I came up with this word ‘actualist’ – well, I thought I’d made it up and then I found it in the dictionary – when I was trying to explain what I am. It sounded very pretentious, but actually, I just like to get shit done rather than just talk about it.

JH: I love this passage at the start of the book, where you talk about the band as men who met as boys and how there’s a broken promise at the very heart of rock and roll, which is that you can have the world but then the world will have you. I wonder whether the camaraderie between the four of you, which is something I haven’t witnessed in any other band, has prevented that from happening – or is it just this idea that love – “love is the temple, love is the higher law” [lyric from One] – that has stopped that from happening?

B: It’s a furious love, though it’s a humiliating love at times.
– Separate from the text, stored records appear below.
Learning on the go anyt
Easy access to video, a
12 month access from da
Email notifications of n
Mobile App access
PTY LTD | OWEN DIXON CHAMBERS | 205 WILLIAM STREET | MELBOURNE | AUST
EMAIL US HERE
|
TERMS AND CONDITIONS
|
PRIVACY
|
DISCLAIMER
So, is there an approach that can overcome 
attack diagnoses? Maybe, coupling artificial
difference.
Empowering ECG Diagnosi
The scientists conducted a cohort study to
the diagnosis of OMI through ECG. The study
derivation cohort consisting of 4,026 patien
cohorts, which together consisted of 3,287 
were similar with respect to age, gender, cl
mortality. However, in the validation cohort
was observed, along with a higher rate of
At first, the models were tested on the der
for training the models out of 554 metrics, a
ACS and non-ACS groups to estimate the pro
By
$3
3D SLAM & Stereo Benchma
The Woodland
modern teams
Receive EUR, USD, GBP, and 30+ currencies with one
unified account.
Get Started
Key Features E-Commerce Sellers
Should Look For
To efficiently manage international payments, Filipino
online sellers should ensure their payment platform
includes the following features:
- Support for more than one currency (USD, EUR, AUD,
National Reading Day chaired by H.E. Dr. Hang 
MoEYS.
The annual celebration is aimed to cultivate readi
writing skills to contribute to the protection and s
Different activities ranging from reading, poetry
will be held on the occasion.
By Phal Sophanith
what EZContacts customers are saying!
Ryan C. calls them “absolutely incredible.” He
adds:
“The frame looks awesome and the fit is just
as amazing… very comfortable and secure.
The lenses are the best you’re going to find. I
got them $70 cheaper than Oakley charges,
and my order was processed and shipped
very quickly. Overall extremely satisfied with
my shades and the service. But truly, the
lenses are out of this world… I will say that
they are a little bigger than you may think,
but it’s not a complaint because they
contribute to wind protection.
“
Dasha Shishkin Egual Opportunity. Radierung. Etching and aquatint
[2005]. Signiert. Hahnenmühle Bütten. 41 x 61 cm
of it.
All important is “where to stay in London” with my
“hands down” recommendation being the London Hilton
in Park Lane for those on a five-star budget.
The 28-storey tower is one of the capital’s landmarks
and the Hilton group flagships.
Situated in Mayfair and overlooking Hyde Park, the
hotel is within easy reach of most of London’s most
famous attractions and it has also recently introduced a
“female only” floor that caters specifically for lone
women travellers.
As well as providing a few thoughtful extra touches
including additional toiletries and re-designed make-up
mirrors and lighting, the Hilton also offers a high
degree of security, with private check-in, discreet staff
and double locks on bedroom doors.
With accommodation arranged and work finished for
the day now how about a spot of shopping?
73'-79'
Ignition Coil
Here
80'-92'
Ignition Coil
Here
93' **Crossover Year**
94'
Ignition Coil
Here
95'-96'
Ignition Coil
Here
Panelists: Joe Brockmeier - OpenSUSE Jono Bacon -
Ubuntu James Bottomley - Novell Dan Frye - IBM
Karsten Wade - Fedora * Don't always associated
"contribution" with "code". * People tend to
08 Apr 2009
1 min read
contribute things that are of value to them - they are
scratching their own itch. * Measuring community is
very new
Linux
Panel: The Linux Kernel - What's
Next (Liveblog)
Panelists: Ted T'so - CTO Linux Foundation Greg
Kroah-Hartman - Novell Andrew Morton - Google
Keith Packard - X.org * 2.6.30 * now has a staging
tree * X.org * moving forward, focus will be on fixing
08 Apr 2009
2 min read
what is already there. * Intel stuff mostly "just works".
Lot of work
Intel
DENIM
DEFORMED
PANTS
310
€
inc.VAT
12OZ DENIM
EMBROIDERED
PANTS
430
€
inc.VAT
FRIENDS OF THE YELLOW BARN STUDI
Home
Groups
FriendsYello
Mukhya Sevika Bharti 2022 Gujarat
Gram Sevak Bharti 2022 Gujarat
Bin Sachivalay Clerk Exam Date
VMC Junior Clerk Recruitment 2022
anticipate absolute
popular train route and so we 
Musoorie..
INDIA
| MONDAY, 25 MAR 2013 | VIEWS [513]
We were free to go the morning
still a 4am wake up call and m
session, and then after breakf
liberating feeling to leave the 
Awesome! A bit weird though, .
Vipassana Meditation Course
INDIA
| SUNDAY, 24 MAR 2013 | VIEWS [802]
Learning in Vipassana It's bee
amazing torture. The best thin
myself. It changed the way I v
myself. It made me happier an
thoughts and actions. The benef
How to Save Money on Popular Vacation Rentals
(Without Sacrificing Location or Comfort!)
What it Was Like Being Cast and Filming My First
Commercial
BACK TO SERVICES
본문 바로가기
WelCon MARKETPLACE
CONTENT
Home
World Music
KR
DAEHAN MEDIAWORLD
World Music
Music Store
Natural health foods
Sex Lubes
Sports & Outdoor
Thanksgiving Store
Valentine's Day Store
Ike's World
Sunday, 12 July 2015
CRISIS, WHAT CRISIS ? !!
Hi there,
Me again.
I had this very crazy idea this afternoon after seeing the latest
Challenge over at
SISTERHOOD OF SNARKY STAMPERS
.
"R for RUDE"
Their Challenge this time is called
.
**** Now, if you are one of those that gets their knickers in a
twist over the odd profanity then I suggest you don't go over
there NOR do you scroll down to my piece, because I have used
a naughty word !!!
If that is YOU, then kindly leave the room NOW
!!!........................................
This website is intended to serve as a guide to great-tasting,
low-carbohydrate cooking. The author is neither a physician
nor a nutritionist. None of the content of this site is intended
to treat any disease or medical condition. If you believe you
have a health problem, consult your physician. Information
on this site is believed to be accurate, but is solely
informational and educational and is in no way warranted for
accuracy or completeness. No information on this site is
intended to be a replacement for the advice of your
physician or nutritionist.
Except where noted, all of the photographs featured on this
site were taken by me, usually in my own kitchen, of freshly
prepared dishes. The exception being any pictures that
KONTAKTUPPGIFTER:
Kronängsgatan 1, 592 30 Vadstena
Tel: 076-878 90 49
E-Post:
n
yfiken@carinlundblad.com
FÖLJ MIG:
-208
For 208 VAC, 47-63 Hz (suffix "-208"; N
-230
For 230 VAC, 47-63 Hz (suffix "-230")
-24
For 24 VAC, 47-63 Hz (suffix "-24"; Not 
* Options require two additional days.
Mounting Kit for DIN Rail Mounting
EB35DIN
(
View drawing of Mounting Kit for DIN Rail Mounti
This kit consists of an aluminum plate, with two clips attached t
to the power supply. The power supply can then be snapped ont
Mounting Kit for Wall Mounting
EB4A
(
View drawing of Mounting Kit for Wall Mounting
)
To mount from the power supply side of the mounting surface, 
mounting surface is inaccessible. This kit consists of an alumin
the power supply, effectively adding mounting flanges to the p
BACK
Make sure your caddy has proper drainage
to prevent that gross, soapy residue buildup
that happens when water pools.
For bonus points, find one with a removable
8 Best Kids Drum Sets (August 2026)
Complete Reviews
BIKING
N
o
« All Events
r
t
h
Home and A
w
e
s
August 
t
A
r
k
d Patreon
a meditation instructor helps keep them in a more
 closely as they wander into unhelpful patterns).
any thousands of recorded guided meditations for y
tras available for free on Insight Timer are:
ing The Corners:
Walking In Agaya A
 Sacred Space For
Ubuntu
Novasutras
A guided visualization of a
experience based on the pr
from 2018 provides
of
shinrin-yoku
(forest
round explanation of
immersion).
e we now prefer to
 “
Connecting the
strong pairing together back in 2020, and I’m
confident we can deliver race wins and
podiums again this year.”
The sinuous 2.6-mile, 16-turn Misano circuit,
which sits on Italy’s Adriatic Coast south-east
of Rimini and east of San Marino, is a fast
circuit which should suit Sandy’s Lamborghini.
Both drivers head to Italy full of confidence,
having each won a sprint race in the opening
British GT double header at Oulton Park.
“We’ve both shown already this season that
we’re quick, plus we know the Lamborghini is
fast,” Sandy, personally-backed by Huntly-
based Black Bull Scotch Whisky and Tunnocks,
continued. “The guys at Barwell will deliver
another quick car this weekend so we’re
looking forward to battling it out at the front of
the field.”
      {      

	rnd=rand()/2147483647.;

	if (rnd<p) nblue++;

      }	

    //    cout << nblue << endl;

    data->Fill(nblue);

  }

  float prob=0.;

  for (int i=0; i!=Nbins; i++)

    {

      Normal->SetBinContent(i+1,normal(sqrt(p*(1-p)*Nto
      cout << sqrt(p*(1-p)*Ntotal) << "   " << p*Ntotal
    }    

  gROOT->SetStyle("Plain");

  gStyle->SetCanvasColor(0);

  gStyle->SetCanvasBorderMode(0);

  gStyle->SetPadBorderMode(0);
You’ve been around the band too and you know that it’s not a lovey-dovey love; it’s not always a warm fuzzy feeling. Jon Pareles said to me once, “You’re very delicate and polite in the extreme around each other. Is that the kind of mood people have in close quarters in a prison where they don’t want the knife fight to break out?“ At times it can be [like] that, and I suppose the U2 story is a social experiment. The U2 story doesn’t make sense, hardly at all, because these people shouldn’t even be in each other’s eyeline, let alone in a school, let alone in a band. So yeah, that at times has created some cultural clashes.

JH: There are some subtitles in the book like Creeping Privilege and White Messiah Syndrome – why did you feel it necessary to tackle those?

B: Creeping Privilege is a great phrase by Seamus Heaney from From the Republic of Conscience. You try to remember the person who brings you your plate of food in the restaurants or who drives the taxi or whatever it is. You try to remind yourself that you’re in unusual territory, and that you must walk lightly in it. Over the years, you just gather this sense of entitlement and it must be dealt with.

White Messiah Syndrome is just so obvious. Any good frontman needs a messianic complex – that goes without saying – but a white messiah complex is really dangerous, especially if you’re campaigning for universal access to Aids drugs, or increased aid flows from G7 countries to the poorest countries on the planet. Because lives are dependent on these resources, you think you’re there helping God across the road like she’s a little old lady. And it’s like, “God, I’m here. I can help. I can help. Yes, I can help.” It’s not that simple.